_Task statement_
Please make an exact transcription of the records, keeping the pictures out of it.

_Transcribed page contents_
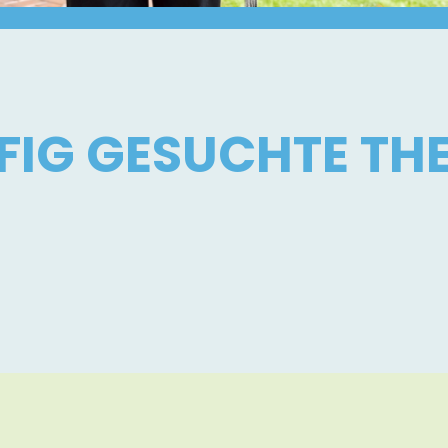
FIG GESUCHTE TH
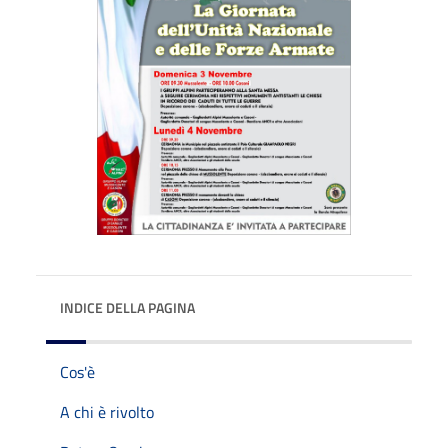
INDICE DELLA PAGINA
Cos'è
A chi è rivolto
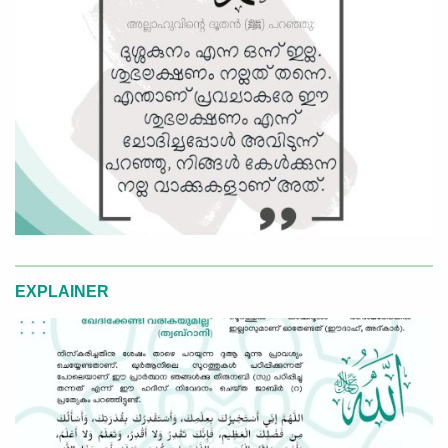
EXPLAINER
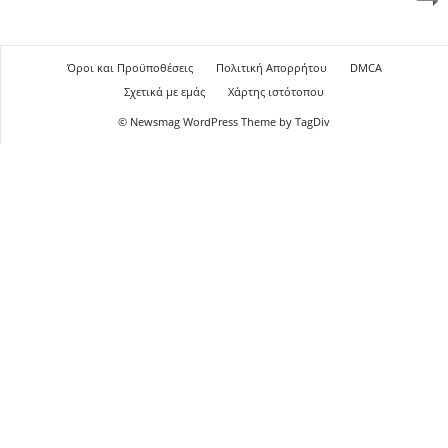
Όροι και Προϋποθέσεις
Πολιτική Απορρήτου
DMCA
Σχετικά με εμάς
Χάρτης ιστότοπου
© Newsmag WordPress Theme by TagDiv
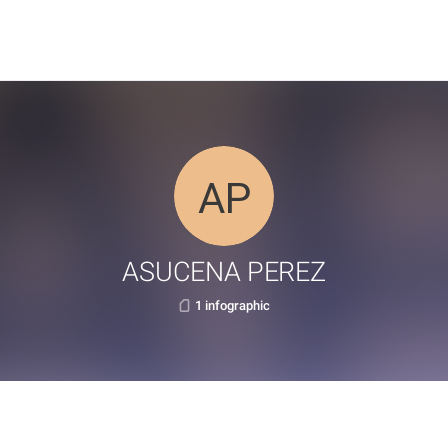
ASUCENA PEREZ
1 infographic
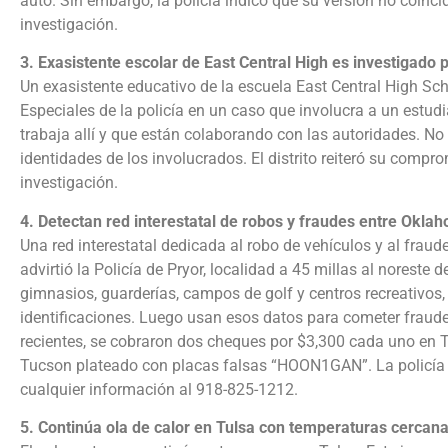
auto. Sin embargo, la policía indicó que su versión no coinci
investigación.
3. Exasistente escolar de East Central High es investigado 
Un exasistente educativo de la escuela East Central High Sch
Especiales de la policía en un caso que involucra a un estudi
trabaja allí y que están colaborando con las autoridades. No 
identidades de los involucrados. El distrito reiteró su compr
investigación.
4. Detectan red interestatal de robos y fraudes entre Okla
Una red interestatal dedicada al robo de vehículos y al fra
advirtió la Policía de Pryor, localidad a 45 millas al norest
gimnasios, guarderías, campos de golf y centros recreativo
identificaciones. Luego usan esos datos para cometer fraud
recientes, se cobraron dos cheques por $3,300 cada uno en
Tucson plateado con placas falsas “HOON1GAN”. La policía re
cualquier información al 918-825-1212.
5. Continúa ola de calor en Tulsa con temperaturas cercana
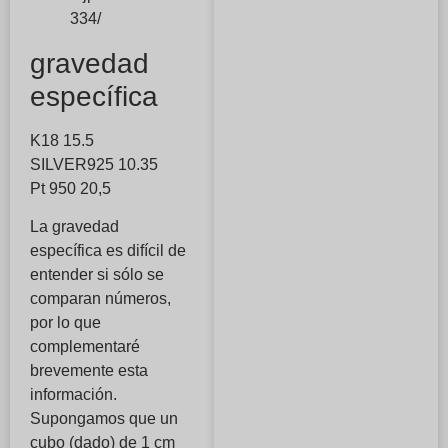
334/
gravedad
específica
K18 15.5
SILVER925 10.35
Pt 950 20,5
La gravedad
específica es difícil de
entender si sólo se
comparan números,
por lo que
complementaré
brevemente esta
información.
Supongamos que un
cubo (dado) de 1 cm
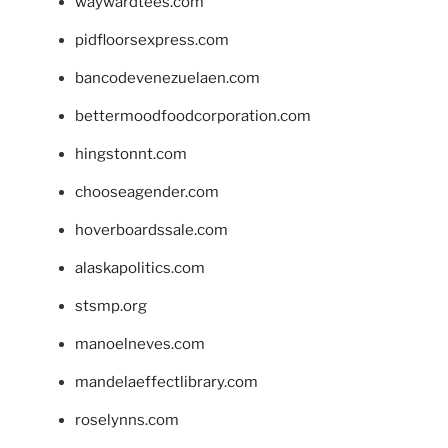
waywardtees.com
pidfloorsexpress.com
bancodevenezuelaen.com
bettermoodfoodcorporation.com
hingstonnt.com
chooseagender.com
hoverboardssale.com
alaskapolitics.com
stsmp.org
manoelneves.com
mandelaeffectlibrary.com
roselynns.com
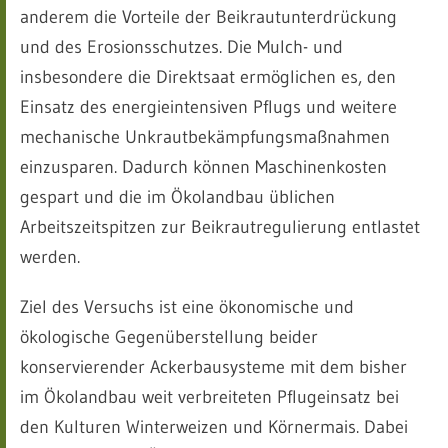
anderem die Vorteile der Beikrautunterdrückung
und des Erosionsschutzes. Die Mulch- und
insbesondere die Direktsaat ermöglichen es, den
Einsatz des energieintensiven Pflugs und weitere
mechanische Unkrautbekämpfungsmaßnahmen
einzusparen. Dadurch können Maschinenkosten
gespart und die im Ökolandbau üblichen
Arbeitszeitspitzen zur Beikrautregulierung entlastet
werden.
Ziel des Versuchs ist eine ökonomische und
ökologische Gegenüberstellung beider
konservierender Ackerbausysteme mit dem bisher
im Ökolandbau weit verbreiteten Pflugeinsatz bei
den Kulturen Winterweizen und Körnermais. Dabei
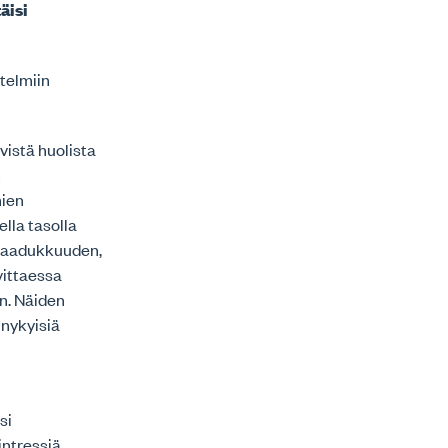
äisi
stelmiin
vistä huolista
n
mien
ella tasolla
 laadukkuuden,
vittaessa
n. Näiden
 nykyisiä
si
 intressiä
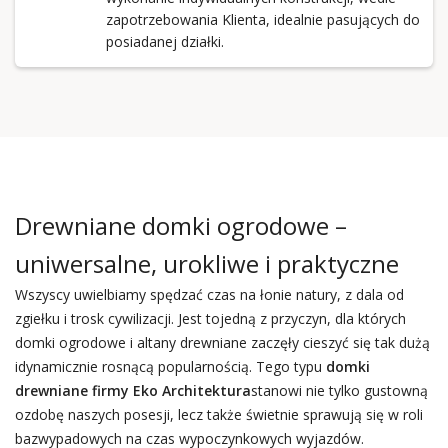
zapotrzebowania Klienta, idealnie pasujących do
posiadanej działki.
Drewniane domki ogrodowe –
uniwersalne, urokliwe i praktyczne
Wszyscy uwielbiamy spędzać czas na łonie natury, z dala od
zgiełku i trosk cywilizacji. Jest tojedną z przyczyn, dla których
domki ogrodowe i altany drewniane zaczęły cieszyć się tak dużą
idynamicznie rosnącą popularnością. Tego typu
domki
drewniane firmy Eko Architektura
stanowi nie tylko gustowną
ozdobę naszych posesji, lecz także świetnie sprawują się w roli
bazwypadowych na czas wypoczynkowych wyjazdów.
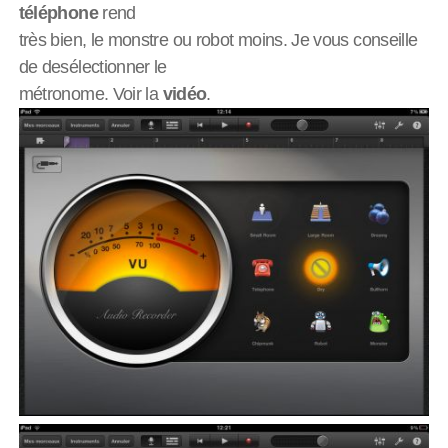
téléphone
rend
très bien, le monstre ou robot moins. Je vous conseille
de desélectionner le
métronome. Voir la
vidéo
.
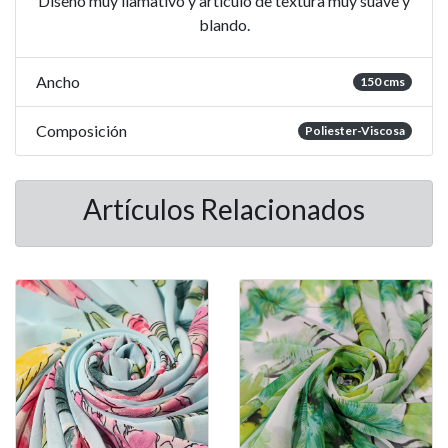
Diseño muy llamativo y articulo de textura muy suave y
blando.
Ancho
150 cms
Composición
Poliester-Viscosa
Artículos Relacionados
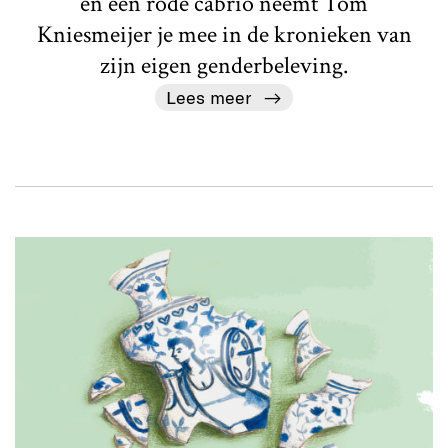
en een rode cabrio neemt Tom
Kniesmeijer je mee in de kronieken van
zijn eigen genderbeleving.
Lees meer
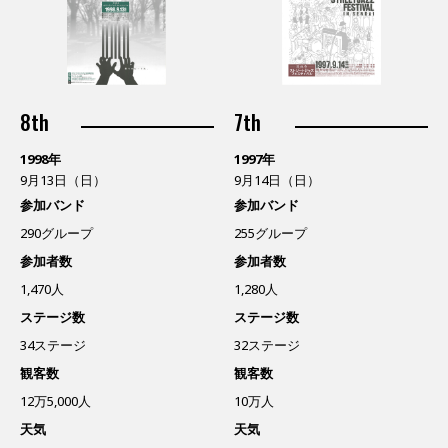
8th
7th
1998年
1997年
9月13日（日）
9月14日（日）
参加バンド
参加バンド
290グループ
255グループ
参加者数
参加者数
1,470人
1,280人
ステージ数
ステージ数
34ステージ
32ステージ
観客数
観客数
12万5,000人
10万人
天気
天気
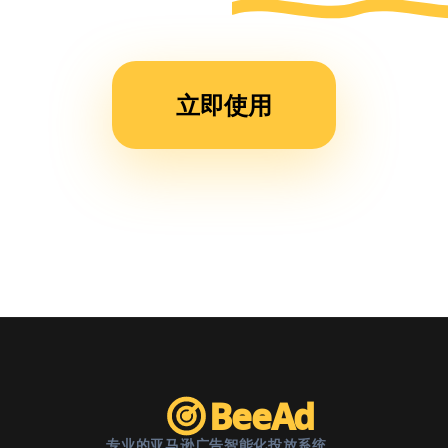
运营
时
间，
立即使用
现在
团队
效率
提升
了不
止一
倍。”
BeeAd
专业的亚马逊广告智能化投放系统。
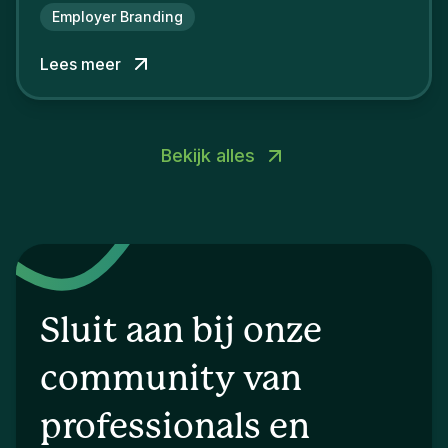
Employer Branding
Lees meer
Bekijk alles
Sluit aan bij onze
community van
professionals en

_Solution for this exercise_
FIG GESUCHTE TH
INDICE DELLA PAGINA
Cos'è
A chi è rivolto
EXPLAINER
Όροι και Προϋποθέσεις
Πολιτική Απορρήτου
DMCA
Σχετικά με εμάς
Χάρτης ιστότοπου
© Newsmag WordPress Theme by TagDiv
ASUCENA PEREZ
1 infographic
auto. Sin embargo, la policía indicó que su versión no coinci
investigación.
3. Exasistente escolar de East Central High es investigado 
Un exasistente educativo de la escuela East Central High Sch
Especiales de la policía en un caso que involucra a un estudi
trabaja allí y que están colaborando con las autoridades. No 
identidades de los involucrados. El distrito reiteró su compr
investigación.
4. Detectan red interestatal de robos y fraudes entre Okla
Una red interestatal dedicada al robo de vehículos y al fra
advirtió la Policía de Pryor, localidad a 45 millas al norest
gimnasios, guarderías, campos de golf y centros recreativo
identificaciones. Luego usan esos datos para cometer fraud
recientes, se cobraron dos cheques por $3,300 cada uno en
Tucson plateado con placas falsas “HOON1GAN”. La policía re
cualquier información al 918-825-1212.
5. Continúa ola de calor en Tulsa con temperaturas cercana
334/
gravedad
específica
K18 15.5
SILVER925 10.35
Pt 950 20,5
La gravedad
específica es difícil de
entender si sólo se
comparan números,
por lo que
complementaré
brevemente esta
información.
Supongamos que un
cubo (dado) de 1 cm
waywardtees.com
pidfloorsexpress.com
bancodevenezuelaen.com
bettermoodfoodcorporation.com
hingstonnt.com
chooseagender.com
hoverboardssale.com
alaskapolitics.com
stsmp.org
manoelneves.com
mandelaeffectlibrary.com
roselynns.com
anderem die Vorteile der Beikrautunterdrückung
und des Erosionsschutzes. Die Mulch- und
insbesondere die Direktsaat ermöglichen es, den
Einsatz des energieintensiven Pflugs und weitere
mechanische Unkrautbekämpfungsmaßnahmen
einzusparen. Dadurch können Maschinenkosten
gespart und die im Ökolandbau üblichen
Arbeitszeitspitzen zur Beikrautregulierung entlastet
werden.
Ziel des Versuchs ist eine ökonomische und
ökologische Gegenüberstellung beider
konservierender Ackerbausysteme mit dem bisher
im Ökolandbau weit verbreiteten Pflugeinsatz bei
den Kulturen Winterweizen und Körnermais. Dabei
äisi
stelmiin
vistä huolista
n
mien
ella tasolla
 laadukkuuden,
vittaessa
n. Näiden
 nykyisiä
si
 intressiä
zapotrzebowania Klienta, idealnie pasujących do
posiadanej działki.
Drewniane domki ogrodowe –
uniwersalne, urokliwe i praktyczne
Wszyscy uwielbiamy spędzać czas na łonie natury, z dala od
zgiełku i trosk cywilizacji. Jest tojedną z przyczyn, dla których
domki ogrodowe i altany drewniane zaczęły cieszyć się tak dużą
idynamicznie rosnącą popularnością. Tego typu
domki
drewniane firmy Eko Architektura
stanowi nie tylko gustowną
ozdobę naszych posesji, lecz także świetnie sprawują się w roli
bazwypadowych na czas wypoczynkowych wyjazdów.
téléphone
rend
très bien, le monstre ou robot moins. Je vous conseille
de desélectionner le
métronome. Voir la
vidéo
.
Diseño muy llamativo y articulo de textura muy suave y
blando.
Ancho
150 cms
Composición
Poliester-Viscosa
Artículos Relacionados
en een rode cabrio neemt Tom
Kniesmeijer je mee in de kronieken van
zijn eigen genderbeleving.
Lees meer
8th
7th
1998年
1997年
9月13日（日）
9月14日（日）
参加バンド
参加バンド
290グループ
255グループ
参加者数
参加者数
1,470人
1,280人
ステージ数
ステージ数
34ステージ
32ステージ
観客数
観客数
12万5,000人
10万人
天気
天気
运营
时
间，
立即使用
现在
团队
效率
提升
了不
止一
倍。”
BeeAd
专业的亚马逊广告智能化投放系统。
Employer Branding
Lees meer
Bekijk alles
Sluit aan bij onze
community van
professionals en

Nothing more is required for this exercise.